Recorded data:
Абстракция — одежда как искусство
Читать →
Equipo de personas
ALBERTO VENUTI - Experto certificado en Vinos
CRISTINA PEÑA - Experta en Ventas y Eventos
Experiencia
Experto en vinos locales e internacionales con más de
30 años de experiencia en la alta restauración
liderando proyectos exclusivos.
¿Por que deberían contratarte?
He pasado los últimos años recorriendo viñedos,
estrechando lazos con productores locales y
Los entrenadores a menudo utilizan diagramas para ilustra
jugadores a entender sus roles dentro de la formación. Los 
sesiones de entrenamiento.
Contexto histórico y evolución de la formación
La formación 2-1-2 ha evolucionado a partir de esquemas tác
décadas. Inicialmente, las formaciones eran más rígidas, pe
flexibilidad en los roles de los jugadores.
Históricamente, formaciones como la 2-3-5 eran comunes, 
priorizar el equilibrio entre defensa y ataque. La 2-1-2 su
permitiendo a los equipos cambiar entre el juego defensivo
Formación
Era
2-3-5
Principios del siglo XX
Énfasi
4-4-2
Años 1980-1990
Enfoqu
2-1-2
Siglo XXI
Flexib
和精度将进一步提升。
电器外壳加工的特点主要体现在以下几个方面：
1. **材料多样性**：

* * *

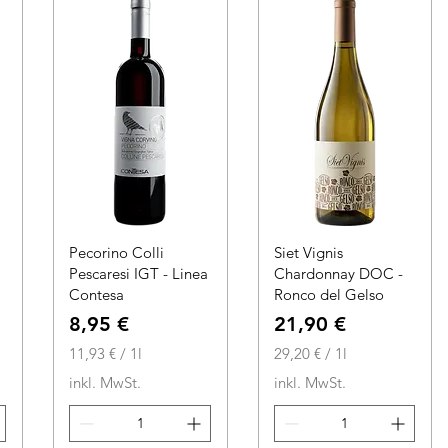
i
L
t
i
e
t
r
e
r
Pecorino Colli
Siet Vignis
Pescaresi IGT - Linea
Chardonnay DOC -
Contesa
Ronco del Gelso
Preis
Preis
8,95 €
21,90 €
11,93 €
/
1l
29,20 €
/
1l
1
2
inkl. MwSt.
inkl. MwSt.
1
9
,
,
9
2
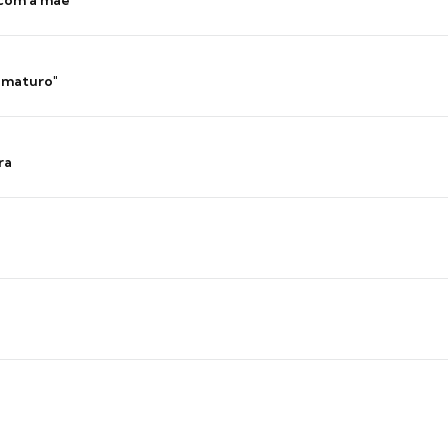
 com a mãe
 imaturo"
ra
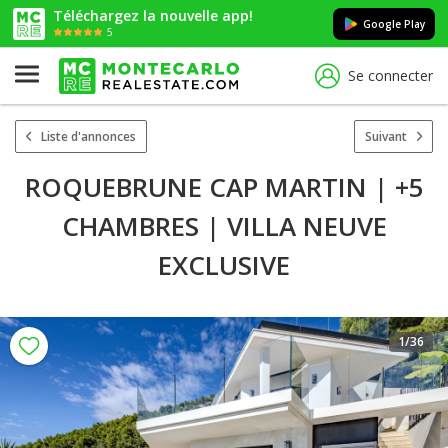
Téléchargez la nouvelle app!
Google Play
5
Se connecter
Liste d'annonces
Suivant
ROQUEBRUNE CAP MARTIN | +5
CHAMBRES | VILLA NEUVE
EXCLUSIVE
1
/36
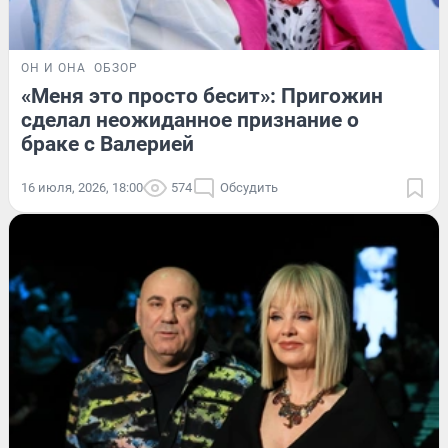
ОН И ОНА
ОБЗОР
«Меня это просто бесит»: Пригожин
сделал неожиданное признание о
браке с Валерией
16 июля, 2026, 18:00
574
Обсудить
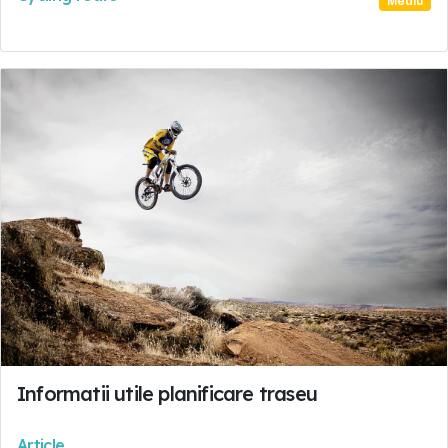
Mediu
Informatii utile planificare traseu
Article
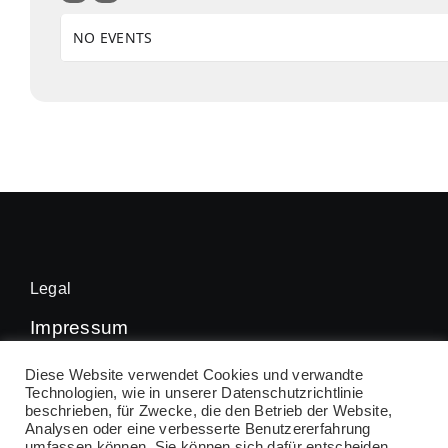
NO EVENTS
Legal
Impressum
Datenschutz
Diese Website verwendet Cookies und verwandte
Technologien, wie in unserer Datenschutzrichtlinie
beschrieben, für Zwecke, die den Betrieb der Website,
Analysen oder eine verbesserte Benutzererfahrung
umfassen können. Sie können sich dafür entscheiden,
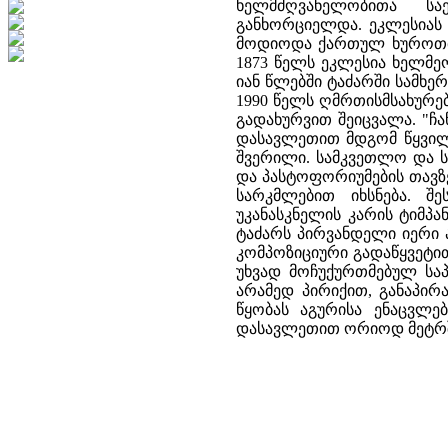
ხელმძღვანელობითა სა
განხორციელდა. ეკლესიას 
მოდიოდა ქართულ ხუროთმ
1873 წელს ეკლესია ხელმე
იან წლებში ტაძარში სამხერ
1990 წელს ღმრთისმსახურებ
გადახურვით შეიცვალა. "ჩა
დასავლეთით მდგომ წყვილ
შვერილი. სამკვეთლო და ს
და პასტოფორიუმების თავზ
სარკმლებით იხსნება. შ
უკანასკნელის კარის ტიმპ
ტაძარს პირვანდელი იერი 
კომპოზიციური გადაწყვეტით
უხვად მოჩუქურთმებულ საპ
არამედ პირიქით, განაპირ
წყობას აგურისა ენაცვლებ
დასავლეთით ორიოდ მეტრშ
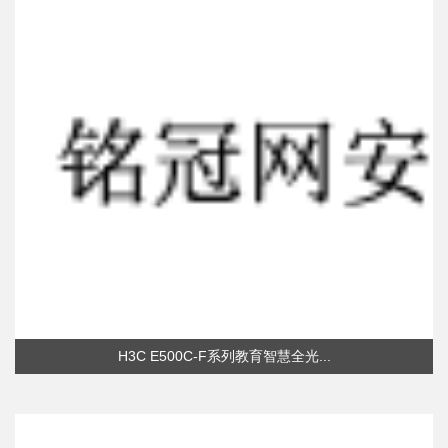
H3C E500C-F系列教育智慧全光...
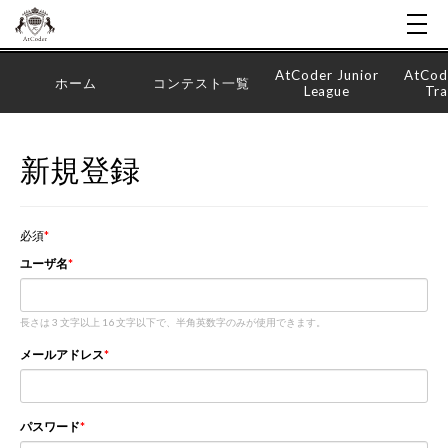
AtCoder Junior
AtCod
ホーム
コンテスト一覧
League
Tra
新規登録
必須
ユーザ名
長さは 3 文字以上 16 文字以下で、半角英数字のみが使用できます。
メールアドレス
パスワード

Task statement:
Above, find the line holding "Liste d'annonces" and the line holding "umfassen können. Sie". Print exactly those two lines and every line between them, but no pictures.

Answer space:
Liste d'annonces
Suivant
ROQUEBRUNE CAP MARTIN | +5
CHAMBRES | VILLA NEUVE
EXCLUSIVE
1
/36
ОН И ОНА
ОБЗОР
«Меня это просто бесит»: Пригожин
сделал неожиданное признание о
браке с Валерией
16 июля, 2026, 18:00
574
Обсудить
Mediu
Informatii utile planificare traseu
Article
NO EVENTS
Legal
Impressum
Datenschutz
Diese Website verwendet Cookies und verwandte
Technologien, wie in unserer Datenschutzrichtlinie
beschrieben, für Zwecke, die den Betrieb der Website,
Analysen oder eine verbesserte Benutzererfahrung
umfassen können. Sie können sich dafür entscheiden,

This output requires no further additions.